APELAÇÃO CÍVEL Nº 1.0024.11.233438-8/002 - COMARCA DE BELO
HORIZONTE - AGRAVANTE(S): MUNICÍPIO BELO HORIZONTE -
AGRAVADO(A)(S): JOÃO PEDRO PINHEIRO SEIXAS
REPRESENTADO(A)(S) P/ MÃE FLAVIANE PINHEIRO GONÇALVES
Embora no referido acórdão não exista referência expressa ao núcleo essencial,
podemos dele retirar a conclusão de que o direito à matrícula de criança de seis anos de idade
em creche ou escola da rede municipal esta inserido no núcleo essencial do direito à
educação, sendo adequada a intervenção do Poder Judiciário (ativismo judicial) quando
houver violação a referido núcleo por omissão das políticas públicas.
Lado outro se fosse o caso de uma demanda judicial onde a pretensão fosse de
matrícula de criança em escolas ou curso de idioma ou língua estrangeira a situação seria a
mesma?

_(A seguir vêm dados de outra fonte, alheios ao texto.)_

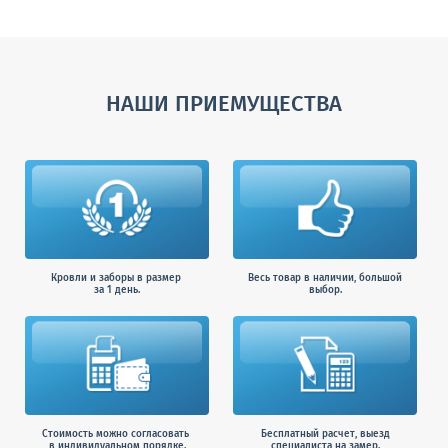
НАШИ ПРИЕМУЩЕСТВА
Кровли и заборы в размер
Весь товар в наличии, большой
за 1 день.
выбор.
Стоимость можно согласовать
Бесплатный расчет, выезд
в индивидуальном порядке.
специалиста на замер.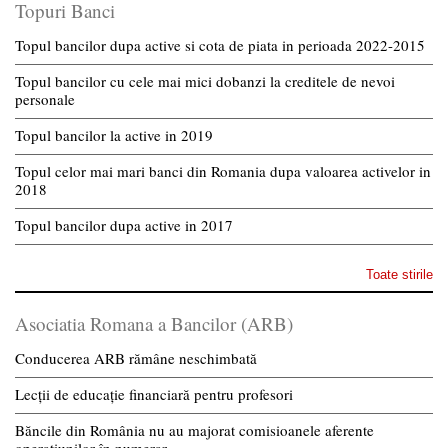
Topuri Banci
Topul bancilor dupa active si cota de piata in perioada 2022-2015
Topul bancilor cu cele mai mici dobanzi la creditele de nevoi
personale
Topul bancilor la active in 2019
Topul celor mai mari banci din Romania dupa valoarea activelor in
2018
Topul bancilor dupa active in 2017
Toate stirile
Asociatia Romana a Bancilor (ARB)
Conducerea ARB rămâne neschimbată
Lecții de educație financiară pentru profesori
Băncile din România nu au majorat comisioanele aferente
operațiunilor în numerar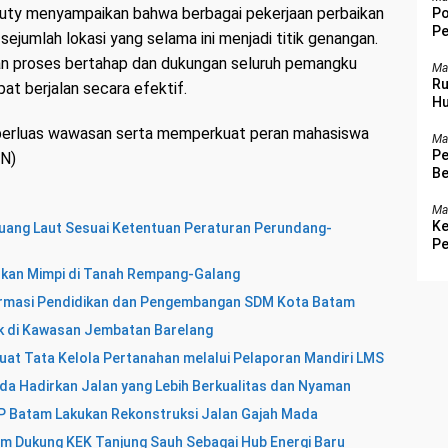
stuty menyampaikan bahwa berbagai pekerjaan perbaikan
Po
Pe
 sejumlah lokasi yang selama ini menjadi titik genangan.
Be
an proses bertahap dan dukungan seluruh pemangku
Ma
Ru
pat berjalan secara efektif.
Hu
emperluas wawasan serta memperkuat peran mahasiswa
Ma
Pe
DN)
Be
Ma
Ke
ang Laut Sesuai Ketentuan Peraturan Perundang-
Pe
hkan Mimpi di Tanah Rempang-Galang
ormasi Pendidikan dan Pengembangan SDM Kota Batam
k di Kawasan Jembatan Barelang
uat Tata Kelola Pertanahan melalui Pelaporan Mandiri LMS
da Hadirkan Jalan yang Lebih Berkualitas dan Nyaman
P Batam Lakukan Rekonstruksi Jalan Gajah Mada
tam Dukung KEK Tanjung Sauh Sebagai Hub Energi Baru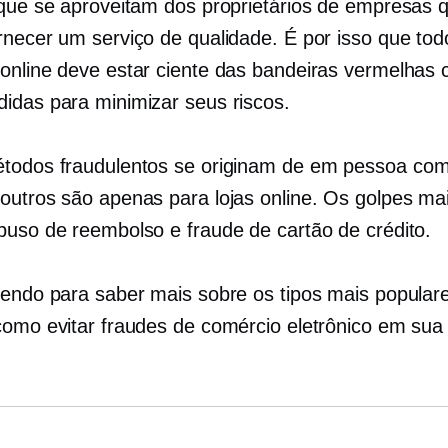
 que se aproveitam dos proprietários de empresas 
rnecer um serviço de qualidade. É por isso que tod
online deve estar ciente das bandeiras vermelhas
idas para minimizar seus riscos.
todos fraudulentos se originam de
em pessoa
com
outros são apenas para lojas online. Os golpes m
buso de reembolso e fraude de cartão de crédito.
lendo para saber mais sobre os tipos mais popular
como evitar fraudes de comércio eletrônico em sua 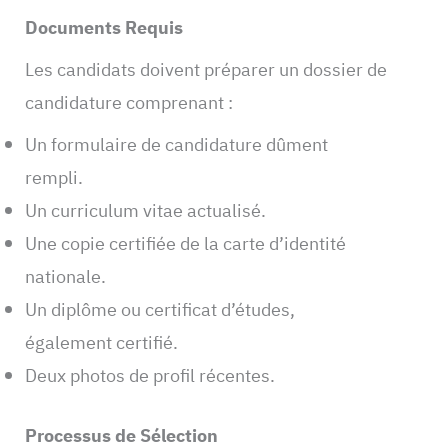
Documents Requis
Les candidats doivent préparer un dossier de
candidature comprenant :
Un formulaire de candidature dûment
rempli.
Un curriculum vitae actualisé.
Une copie certifiée de la carte d’identité
nationale.
Un diplôme ou certificat d’études,
également certifié.
Deux photos de profil récentes.
Processus de Sélection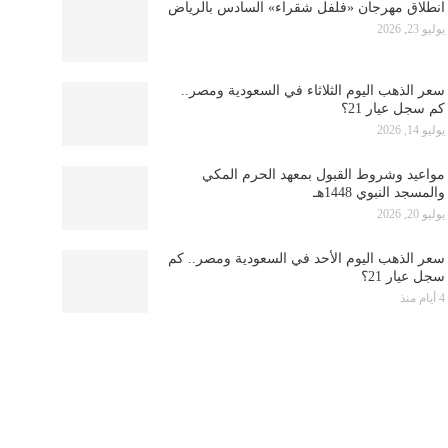
انطلاق مهرجان «فلفل شقراء» السادس بالرياض
يوليو 23, 2026
سعر الذهب اليوم الثلاثاء في السعودية ومصر..
كم سجل عيار 21؟
يوليو 14, 2026
مواعيد وشروط القبول بمعهد الحرم المكي
والمسجد النبوي 1448هـ
يوليو 20, 2026
سعر الذهب اليوم الأحد في السعودية ومصر.. كم
سجل عيار 21؟
4 أيام منذ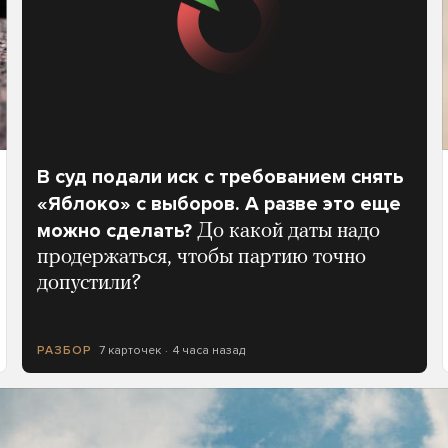
В суд подали иск с требованием снять
«Яблоко» с выборов. А разве это еще
можно сделать?
До какой даты надо
продержаться, чтобы партию точно
допустили?
7 карточек
4 часа назад
РАЗБОР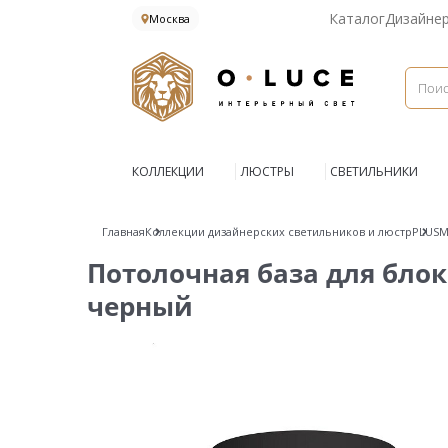
Каталог
Дизайне
Москва
КОЛЛЕКЦИИ
ЛЮСТРЫ
СВЕТИЛЬНИКИ
Главная
Коллекции дизайнерских светильников и люстр
PLUSM
Потолочная база для бло
черный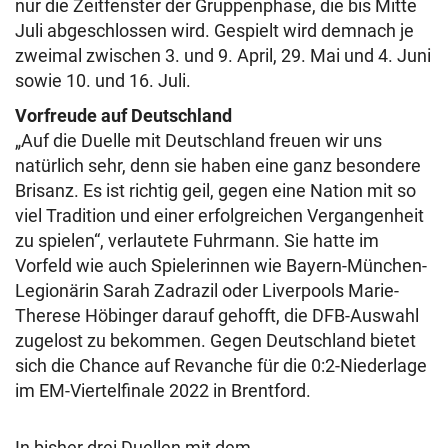
nur die Zeitfenster der Gruppenphase, die bis Mitte
Juli abgeschlossen wird. Gespielt wird demnach je
zweimal zwischen 3. und 9. April, 29. Mai und 4. Juni
sowie 10. und 16. Juli.
Vorfreude auf Deutschland
„Auf die Duelle mit Deutschland freuen wir uns
natürlich sehr, denn sie haben eine ganz besondere
Brisanz. Es ist richtig geil, gegen eine Nation mit so
viel Tradition und einer erfolgreichen Vergangenheit
zu spielen“, verlautete Fuhrmann. Sie hatte im
Vorfeld wie auch Spielerinnen wie Bayern-München-
Legionärin Sarah Zadrazil oder Liverpools Marie-
Therese Höbinger darauf gehofft, die DFB-Auswahl
zugelost zu bekommen. Gegen Deutschland bietet
sich die Chance auf Revanche für die 0:2-Niederlage
im EM-Viertelfinale 2022 in Brentford.
In bisher drei Duellen mit dem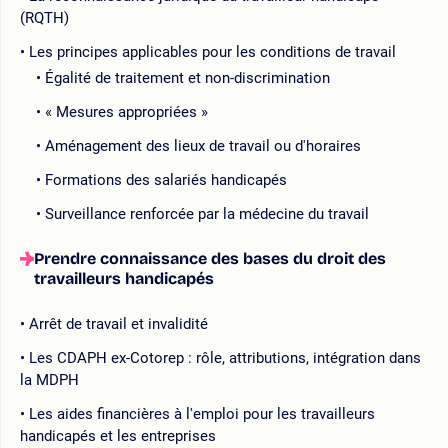
(RQTH)
Les principes applicables pour les conditions de travail
Égalité de traitement et non-discrimination
« Mesures appropriées »
Aménagement des lieux de travail ou d'horaires
Formations des salariés handicapés
Surveillance renforcée par la médecine du travail
Prendre connaissance des bases du droit des
travailleurs handicapés
Arrêt de travail et invalidité
Les CDAPH ex-Cotorep : rôle, attributions, intégration dans
la MDPH
Les aides financières à l'emploi pour les travailleurs
handicapés et les entreprises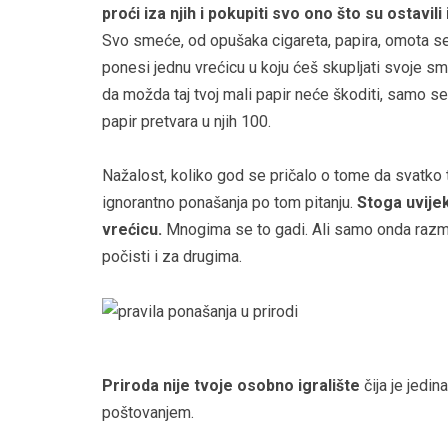
proći iza njih i pokupiti svo ono što su ostavi
Svo smeće, od opušaka cigareta, papira, omota sen
ponesi jednu vrećicu u koju ćeš skupljati svoje smeć
da možda taj tvoj mali papir neće škoditi, samo se 
papir pretvara u njih 100.
Nažalost, koliko god se pričalo o tome da svatko t
ignorantno ponašanja po tom pitanju.
Stoga uvijek
vrećicu.
Mnogima se to gadi. Ali samo onda razmisl
počisti i za drugima.
Priroda nije tvoje osobno igralište
čija je jedin
poštovanjem.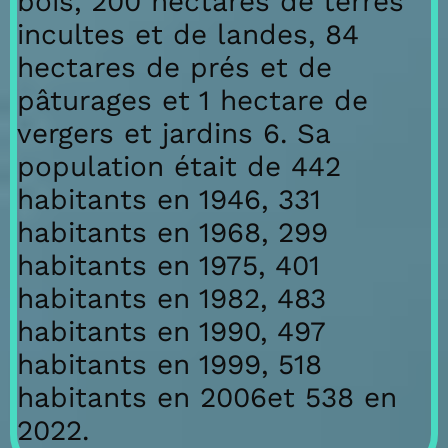
bois, 200 hectares de terres
incultes et de landes, 84
hectares de prés et de
pâturages et 1 hectare de
vergers et jardins 6. Sa
population était de 442
habitants en 1946, 331
habitants en 1968, 299
habitants en 1975, 401
habitants en 1982, 483
habitants en 1990, 497
habitants en 1999, 518
habitants en 2006et 538 en
2022.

Seria legítimo o ativismo judicial em tal caso para obrigar o Poder Público a
matricular uma criança em escola que tenha o ensino de língua estrangeira ou matricular
criança em curso de idioma?
Sem dúvida tal questão suscita debate, e não é a intenção aqui estabelecê-lo ou
discutir a importância do aprendizado de um idioma estrangeiro para a educação de qualquer
pessoa, mormente nos dias atuais caracterizados pela globalização, pelo acesso a produtos,
serviços e informações de qualquer parte do mundo.
A intenção é apenas mostrar, sem entrar em maiores discussões acerca da questão
proposta, a importância da aplicabilidade da teoria do núcleo essencial no contexto do
ativismo judicial.
8 – Conclusão
Diante do que foi visto podemos concluir que, embora a teoria do núcleo essencial
dos direitos fundamentais tenha sido elaborada tendo como destinatário o Poder Legislativo,
com o intuito de evitar possíveis excessos por parte dos legisladores no momento de regular
os referidos direitos, a proposta aqui apresentada de aplicação da mencionada teoria no
contexto do ativismo judicial no controle das políticas públicas se mostra de extrema
relevância, na medida em que permite e justifica a superação dos limites (separação dos
poderes, falta de legitimidade democrática do Poder Judiciário e reserva do possível) ao
ativismo judicial, entendido este como uma atuação proativa do Poder Judiciário na
concretização dos direitos sociais.
Assim, na ausência de uma política pública ou na insuficiência da política
existente, que acarrete violação e impeça a concretização do núcleo essencial do direito
fundamental social, e ainda que não haja previsão orçamentária prévia, pode o Poder
Judiciário atuar positivamente outorgando ou concretizando determinado direito social.
Isto quer dizer que a separação dos poderes, a reserva do possível e a falta de
legitimidade democrática ou dificuldade contramajoritária do Poder Judiciário, não são
motivos suficientes para, no exercício do controle jurisdicional das políticas públicas, afastar
o ativismo judicial na concretização e proteção do núcleo essencial dos direitos fundamentais,
conteúdo mínimo que de acordo com as circunstâncias do caso concreto deve sempre ser
respeitado, garantido e protegido.
Além disso, a aplicação de tal teoria no contexto do ativismo judicial funciona
como um importante parâmetro a pautar a atuação dos juízes nos casos concretos, pois ao
mesmo tempo em que reconhece a existência de um conteúdo mínimo e intangível, um núcleo
duro do direito fundamental, onde é plenamente legítima a concretização do direito pelo
magistrado no controle das políticas públicas, reconhece a existência de uma zona não
nuclear, parte ponderável, submetida ao princípio da proporcionalidade e ponderação, onde a
incidência de tais limites se mostra mais provável.